10153168_10202086815436338_523552335_nDank des unermüdlichen Einsatzes des Europaabgeordneten Philippe BOULLAND fand die Debatte über Menschenrechtsverletzungen durch deutsche Jugendämter am 01. April 2014 im europäischen Parlament doch noch statt (zum Mitschnitt bitte hier entlang). Unser EU-politisch engagiertes Ehrenmitglied war vor Ort (rechts im Bild). Diese Debatte, die ursprünglich bereits geplant war, wurde in Herrn BOULLANDs Abwesenheit durch deutsche Europaabgeordnete verhindert, die damit unter Beweis stellten, dass sie nicht im Interesse der EU, sondern im Interesse ihres Entsenderstaates arbeiten.

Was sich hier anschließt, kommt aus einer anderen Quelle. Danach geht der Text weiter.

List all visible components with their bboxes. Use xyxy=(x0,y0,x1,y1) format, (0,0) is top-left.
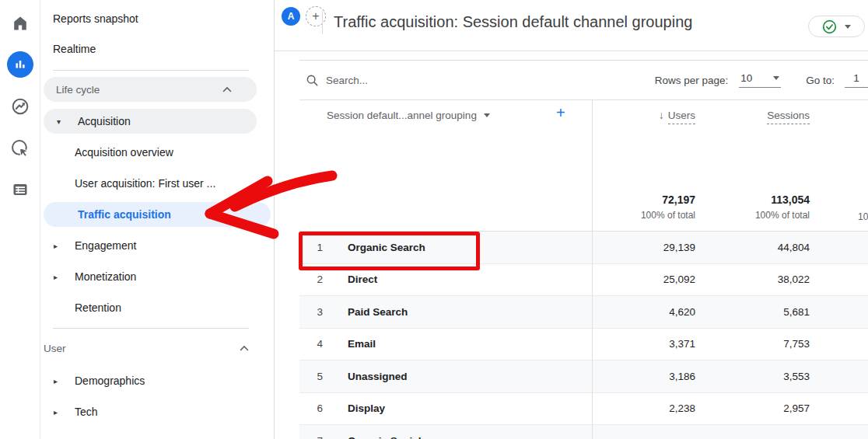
go-to-input[interactable]: 1 xyxy=(845,72,868,88)
search-input[interactable]: Search... xyxy=(326,75,368,86)
column-header-label: Users xyxy=(668,110,695,124)
column-header-label: Sessions xyxy=(767,110,810,124)
page-title: Traffic acquisition: Session default cha… xyxy=(334,13,692,31)
row-sessions: 2,957 xyxy=(783,402,810,414)
totals-sessions: 113,054 100% of total xyxy=(755,193,810,221)
totals-users: 72,197 100% of total xyxy=(641,193,695,221)
reports-sidebar: Reports snapshot Realtime Life cycle ▾ A… xyxy=(40,0,275,439)
advertising-icon xyxy=(10,138,30,159)
go-to-label: Go to: xyxy=(806,75,835,86)
totals-sessions-value: 113,054 xyxy=(755,193,810,206)
table-row[interactable]: 7 Organic Social xyxy=(299,425,868,439)
rail-item-reports[interactable] xyxy=(0,51,40,78)
row-channel: Organic Search xyxy=(348,242,425,253)
sidebar-item-acquisition-overview[interactable]: Acquisition overview xyxy=(40,140,274,165)
sidebar-item-tech[interactable]: ▸Tech xyxy=(40,399,274,424)
expand-triangle-icon: ▸ xyxy=(54,273,63,281)
row-channel: Direct xyxy=(348,274,377,285)
table-row[interactable]: 3 Paid Search 4,620 5,681 xyxy=(299,296,868,329)
table-row[interactable]: 2 Direct 25,092 38,022 xyxy=(299,264,868,297)
totals-clipped-column: 10 xyxy=(858,211,868,222)
row-rank: 2 xyxy=(299,274,323,285)
sidebar-item-label: Acquisition xyxy=(78,115,131,127)
rows-per-page-label: Rows per page: xyxy=(655,75,729,86)
table-toolbar: Search... Rows per page: 10 Go to: 1 xyxy=(299,61,868,100)
app-rail xyxy=(0,0,40,439)
sidebar-item-label: Acquisition overview xyxy=(75,146,173,159)
section-label: Life cycle xyxy=(56,84,100,96)
rail-item-advertising[interactable] xyxy=(0,138,40,159)
sidebar-item-label: Engagement xyxy=(75,239,136,252)
table-row[interactable]: 1 Organic Search 29,139 44,804 xyxy=(299,232,868,264)
column-header-users[interactable]: ↓ Users xyxy=(659,110,695,124)
sidebar-item-label: Monetization xyxy=(75,270,136,283)
rows-per-page-value: 10 xyxy=(740,72,752,84)
data-quality-dropdown[interactable] xyxy=(808,16,865,37)
sidebar-item-realtime[interactable]: Realtime xyxy=(40,37,274,61)
dimension-header-dropdown[interactable]: Session default...annel grouping xyxy=(327,110,490,121)
totals-users-value: 72,197 xyxy=(641,193,695,206)
rail-item-home[interactable] xyxy=(0,14,40,33)
chevron-down-icon xyxy=(845,25,851,29)
collapse-triangle-icon: ▾ xyxy=(57,117,66,126)
expand-triangle-icon: ▸ xyxy=(54,377,63,385)
sidebar-section-life-cycle[interactable]: Life cycle xyxy=(44,77,257,102)
sidebar-item-label-active: Traffic acquisition xyxy=(78,208,171,221)
row-channel: Display xyxy=(348,402,385,414)
row-rank: 7 xyxy=(299,435,323,439)
dimension-header-label: Session default...annel grouping xyxy=(327,110,477,121)
chevron-down-icon xyxy=(484,113,490,117)
add-comparison-button[interactable]: + xyxy=(306,6,326,26)
table-row[interactable]: 5 Unassigned 3,186 3,553 xyxy=(299,361,868,393)
avatar[interactable]: A xyxy=(282,7,300,26)
column-divider xyxy=(592,100,593,439)
row-users: 3,186 xyxy=(669,371,695,382)
rail-item-library[interactable] xyxy=(0,180,40,199)
table-row[interactable]: 6 Display 2,238 2,957 xyxy=(299,393,868,426)
rows-per-page-select[interactable]: 10 xyxy=(739,72,781,88)
header-divider xyxy=(322,11,323,34)
row-channel: Unassigned xyxy=(348,371,408,382)
sidebar-item-traffic-acquisition[interactable]: Traffic acquisition xyxy=(44,202,271,227)
reports-active-circle xyxy=(7,51,33,78)
row-rank: 6 xyxy=(299,402,323,414)
row-rank: 1 xyxy=(299,242,323,253)
row-users: 3,371 xyxy=(669,338,695,350)
home-icon xyxy=(11,14,30,33)
sidebar-item-label: Realtime xyxy=(53,43,96,55)
table-row[interactable]: 4 Email 3,371 7,753 xyxy=(299,329,868,361)
sidebar-item-label: Reports snapshot xyxy=(53,12,138,25)
sidebar-item-reports-snapshot[interactable]: Reports snapshot xyxy=(40,6,274,31)
add-column-button[interactable]: + xyxy=(556,104,565,122)
sort-descending-icon: ↓ xyxy=(659,110,664,121)
expand-triangle-icon: ▸ xyxy=(54,242,63,250)
chevron-up-icon xyxy=(240,345,249,351)
row-users: 29,139 xyxy=(663,242,695,253)
library-icon xyxy=(11,180,30,199)
sidebar-item-monetization[interactable]: ▸Monetization xyxy=(40,264,274,289)
sidebar-divider xyxy=(53,70,249,71)
sidebar-item-demographics[interactable]: ▸Demographics xyxy=(40,368,274,393)
rail-item-explore[interactable] xyxy=(0,96,40,117)
row-sessions: 7,753 xyxy=(783,338,810,350)
sidebar-item-label: Demographics xyxy=(75,375,145,387)
sidebar-item-label: Retention xyxy=(75,301,121,314)
sidebar-item-user-acquisition[interactable]: User acquisition: First user ... xyxy=(40,171,274,196)
row-sessions: 44,804 xyxy=(778,242,810,253)
bar-chart-icon xyxy=(13,57,27,71)
row-sessions: 38,022 xyxy=(778,274,810,285)
verified-check-icon xyxy=(822,19,837,34)
sidebar-item-acquisition[interactable]: ▾ Acquisition xyxy=(44,109,257,134)
sidebar-item-retention[interactable]: Retention xyxy=(40,295,274,320)
row-users: 4,620 xyxy=(669,306,695,318)
sidebar-item-engagement[interactable]: ▸Engagement xyxy=(40,233,274,258)
row-users: 2,238 xyxy=(669,402,695,414)
chevron-down-icon xyxy=(773,76,779,80)
report-table: Search... Rows per page: 10 Go to: 1 Ses… xyxy=(299,60,868,439)
explore-icon xyxy=(10,96,30,117)
report-header: A + Traffic acquisition: Session default… xyxy=(275,0,868,51)
row-users: 25,092 xyxy=(663,274,695,285)
sidebar-section-user[interactable]: User xyxy=(40,336,274,361)
column-header-sessions[interactable]: Sessions xyxy=(767,110,810,121)
row-rank: 3 xyxy=(299,306,323,318)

Letztlich fand dieser erneute Vorstoß keine Duldung. Am 01. April fanden sowohl die Debatte als auch eine Pressekonferenz zum Thema Jugendamt statt. Dabei wurden vor allem auch sechs Petenten gehört, von denen jeder nicht nur einen besonders schweren Fall präsentierte, sondern auch aufzeigte, dass es sich nicht um einen „bedauerlichen Einzelfall“ handelte, wie es die Bundesregierung gerne glauben machen möchte. Es ist nicht mehr zu verkennen, dass sich hinter der Jugendamtsmisere systematische Strukturen verbergen.

Erstmals wurde auch von Mitgliedern des Petitionsausschusses das Wort „Vertragsverletzungsverfahren“ ausgesprochen – eine drastische Maßnahme, die aber in diesem Zusammenhang durchaus angemessen erscheint.

Weitere Details folgen.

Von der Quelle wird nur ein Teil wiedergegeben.